Saved entries
-------
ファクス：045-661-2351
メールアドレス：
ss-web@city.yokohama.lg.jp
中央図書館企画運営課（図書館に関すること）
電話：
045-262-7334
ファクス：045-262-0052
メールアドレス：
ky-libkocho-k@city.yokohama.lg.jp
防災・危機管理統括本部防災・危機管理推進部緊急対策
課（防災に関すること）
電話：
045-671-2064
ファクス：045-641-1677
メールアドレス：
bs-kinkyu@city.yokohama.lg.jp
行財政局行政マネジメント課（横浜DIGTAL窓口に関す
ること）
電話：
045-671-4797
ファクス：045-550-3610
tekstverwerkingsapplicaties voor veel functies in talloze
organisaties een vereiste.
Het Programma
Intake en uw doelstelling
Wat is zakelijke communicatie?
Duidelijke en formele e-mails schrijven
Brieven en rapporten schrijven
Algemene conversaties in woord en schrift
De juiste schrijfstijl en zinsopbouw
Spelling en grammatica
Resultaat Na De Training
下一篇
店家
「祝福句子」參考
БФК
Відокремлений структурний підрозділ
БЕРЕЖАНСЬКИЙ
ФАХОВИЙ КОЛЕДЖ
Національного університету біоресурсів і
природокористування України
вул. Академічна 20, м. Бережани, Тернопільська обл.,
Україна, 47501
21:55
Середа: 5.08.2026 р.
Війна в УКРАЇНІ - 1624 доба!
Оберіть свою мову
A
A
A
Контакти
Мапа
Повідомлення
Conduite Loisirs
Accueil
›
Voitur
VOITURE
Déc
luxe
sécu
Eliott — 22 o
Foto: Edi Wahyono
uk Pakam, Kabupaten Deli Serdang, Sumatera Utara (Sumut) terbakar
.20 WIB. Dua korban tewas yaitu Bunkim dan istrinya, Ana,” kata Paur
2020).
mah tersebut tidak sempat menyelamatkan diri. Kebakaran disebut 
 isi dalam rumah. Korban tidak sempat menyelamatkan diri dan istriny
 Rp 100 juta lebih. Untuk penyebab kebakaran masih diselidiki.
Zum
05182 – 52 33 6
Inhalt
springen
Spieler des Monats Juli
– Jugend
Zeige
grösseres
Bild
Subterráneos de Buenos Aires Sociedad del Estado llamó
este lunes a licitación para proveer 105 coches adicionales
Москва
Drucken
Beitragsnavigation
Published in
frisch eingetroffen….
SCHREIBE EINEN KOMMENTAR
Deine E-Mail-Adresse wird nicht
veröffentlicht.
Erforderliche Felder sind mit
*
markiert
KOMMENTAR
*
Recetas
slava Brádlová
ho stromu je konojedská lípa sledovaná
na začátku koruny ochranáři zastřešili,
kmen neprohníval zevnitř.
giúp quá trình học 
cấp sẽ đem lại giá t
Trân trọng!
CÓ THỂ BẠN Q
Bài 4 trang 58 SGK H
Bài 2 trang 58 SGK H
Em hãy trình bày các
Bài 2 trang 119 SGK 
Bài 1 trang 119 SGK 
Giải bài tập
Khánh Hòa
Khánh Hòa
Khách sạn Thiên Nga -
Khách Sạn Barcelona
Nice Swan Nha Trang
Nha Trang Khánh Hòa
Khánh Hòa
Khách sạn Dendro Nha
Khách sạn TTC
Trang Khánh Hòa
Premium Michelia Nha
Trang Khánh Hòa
-------
EXERCISE REQUIREMENTS
Copy each record from above exactly, and include every line.

RESPONSE TO THE EXERCISE
ファクス：045-661-2351
メールアドレス：
ss-web@city.yokohama.lg.jp
中央図書館企画運営課（図書館に関すること）
電話：
045-262-7334
ファクス：045-262-0052
メールアドレス：
ky-libkocho-k@city.yokohama.lg.jp
防災・危機管理統括本部防災・危機管理推進部緊急対策
課（防災に関すること）
電話：
045-671-2064
ファクス：045-641-1677
メールアドレス：
bs-kinkyu@city.yokohama.lg.jp
行財政局行政マネジメント課（横浜DIGTAL窓口に関す
ること）
電話：
045-671-4797
ファクス：045-550-3610
tekstverwerkingsapplicaties voor veel functies in talloze
organisaties een vereiste.
Het Programma
Intake en uw doelstelling
Wat is zakelijke communicatie?
Duidelijke en formele e-mails schrijven
Brieven en rapporten schrijven
Algemene conversaties in woord en schrift
De juiste schrijfstijl en zinsopbouw
Spelling en grammatica
Resultaat Na De Training
下一篇
店家
「祝福句子」參考
БФК
Відокремлений структурний підрозділ
БЕРЕЖАНСЬКИЙ
ФАХОВИЙ КОЛЕДЖ
Національного університету біоресурсів і
природокористування України
вул. Академічна 20, м. Бережани, Тернопільська обл.,
Україна, 47501
21:55
Середа: 5.08.2026 р.
Війна в УКРАЇНІ - 1624 доба!
Оберіть свою мову
A
A
A
Контакти
Мапа
Повідомлення
Conduite Loisirs
Accueil
›
Voitur
VOITURE
Déc
luxe
sécu
Eliott — 22 o
Foto: Edi Wahyono
uk Pakam, Kabupaten Deli Serdang, Sumatera Utara (Sumut) terbakar
.20 WIB. Dua korban tewas yaitu Bunkim dan istrinya, Ana,” kata Paur
2020).
mah tersebut tidak sempat menyelamatkan diri. Kebakaran disebut 
 isi dalam rumah. Korban tidak sempat menyelamatkan diri dan istriny
 Rp 100 juta lebih. Untuk penyebab kebakaran masih diselidiki.
Zum
05182 – 52 33 6
Inhalt
springen
Spieler des Monats Juli
– Jugend
Zeige
grösseres
Bild
Subterráneos de Buenos Aires Sociedad del Estado llamó
este lunes a licitación para proveer 105 coches adicionales
Москва
Drucken
Beitragsnavigation
Published in
frisch eingetroffen….
SCHREIBE EINEN KOMMENTAR
Deine E-Mail-Adresse wird nicht
veröffentlicht.
Erforderliche Felder sind mit
*
markiert
KOMMENTAR
*
Recetas
slava Brádlová
ho stromu je konojedská lípa sledovaná
na začátku koruny ochranáři zastřešili,
kmen neprohníval zevnitř.
giúp quá trình học 
cấp sẽ đem lại giá t
Trân trọng!
CÓ THỂ BẠN Q
Bài 4 trang 58 SGK H
Bài 2 trang 58 SGK H
Em hãy trình bày các
Bài 2 trang 119 SGK 
Bài 1 trang 119 SGK 
Giải bài tập
Khánh Hòa
Khánh Hòa
Khách sạn Thiên Nga -
Khách Sạn Barcelona
Nice Swan Nha Trang
Nha Trang Khánh Hòa
Khánh Hòa
Khách sạn Dendro Nha
Khách sạn TTC
Trang Khánh Hòa
Premium Michelia Nha
Trang Khánh Hòa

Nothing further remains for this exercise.